Work out the count of lines in the entries below that include "ainsi", and write only that count.

====== Data records

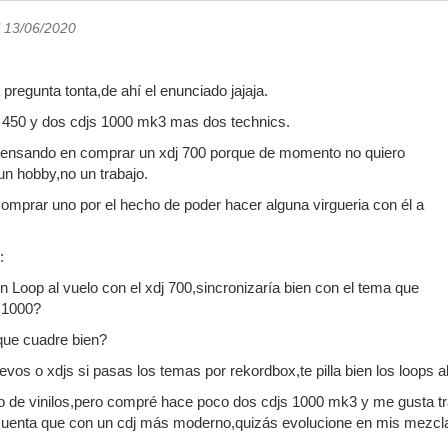
l 13/06/2020
regunta tonta,de ahí el enunciado jajaja.
 450 y dos cdjs 1000 mk3 mas dos technics.
pensando en comprar un xdj 700 porque de momento no quiero
n hobby,no un trabajo.
mprar uno por el hecho de poder hacer alguna virgueria con él a
:
n Loop al vuelo con el xdj 700,sincronizaría bien con el tema que
j 1000?
que cuadre bien?
evos o xdjs si pasas los temas por rekordbox,te pilla bien los loops a
 de vinilos,pero compré hace poco dos cdjs 1000 mk3 y me gusta tra
uenta que con un cdj más moderno,quizás evolucione en mis mezcla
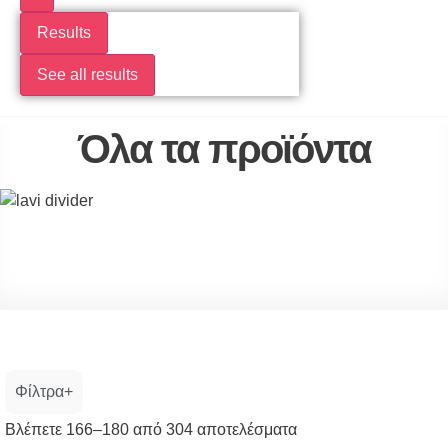
Results
See all results
Όλα τα προϊόντα
Φίλτρα
Sorted
Βλέπετε 166–180 από 304 αποτελέσματα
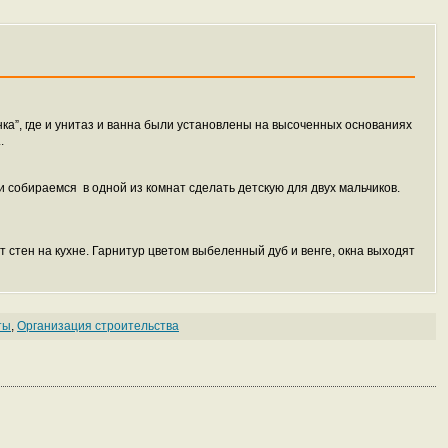
нка”, где и унитаз и ванна были установлены на высоченных основаниях
.
 собираемся в одной из комнат сделать детскую для двух мальчиков.
 стен на кухне. Гарнитур цветом выбеленный дуб и венге, окна выходят
ты
,
Организация строительства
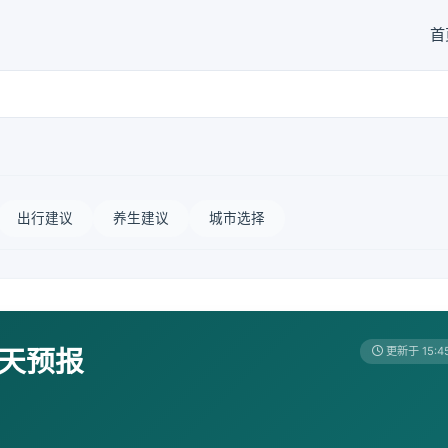
首
出行建议
养生建议
城市选择
7天预报
更新于 15:4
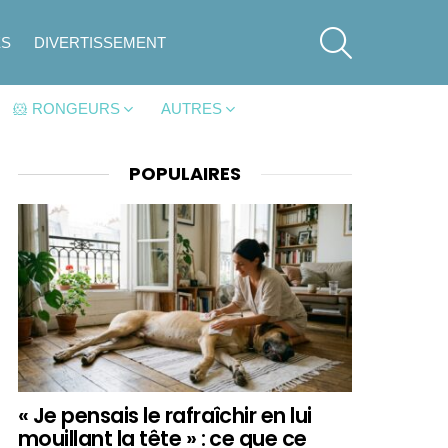
SEARCH
ES
DIVERTISSEMENT
🐹 RONGEURS
AUTRES
POPULAIRES
« Je pensais le rafraîchir en lui
mouillant la tête » : ce que ce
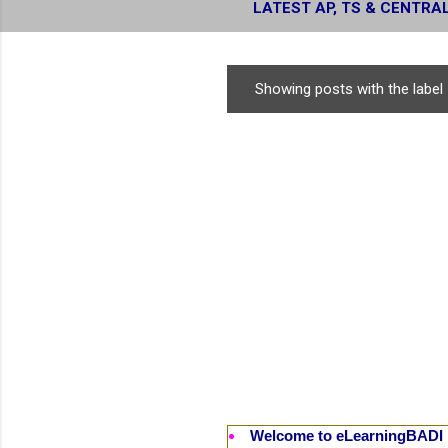
LATEST AP, TS & CENTRA
RESULTS
Showing posts with the label
P
o
s
t
s
Welcome to eLearningBADI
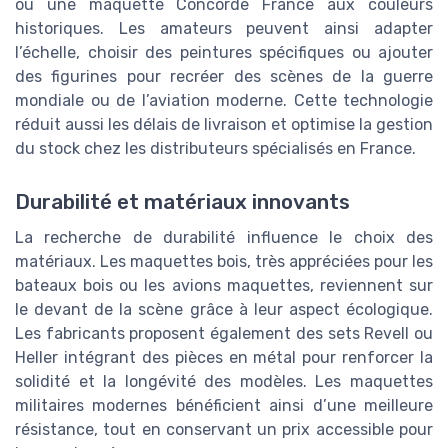
ou une maquette Concorde France aux couleurs
historiques. Les amateurs peuvent ainsi adapter
l’échelle, choisir des peintures spécifiques ou ajouter
des figurines pour recréer des scènes de la guerre
mondiale ou de l’aviation moderne. Cette technologie
réduit aussi les délais de livraison et optimise la gestion
du stock chez les distributeurs spécialisés en France.
Durabilité et matériaux innovants
La recherche de durabilité influence le choix des
matériaux. Les maquettes bois, très appréciées pour les
bateaux bois ou les avions maquettes, reviennent sur
le devant de la scène grâce à leur aspect écologique.
Les fabricants proposent également des sets Revell ou
Heller intégrant des pièces en métal pour renforcer la
solidité et la longévité des modèles. Les maquettes
militaires modernes bénéficient ainsi d’une meilleure
résistance, tout en conservant un prix accessible pour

============

◆ **Task output**: 2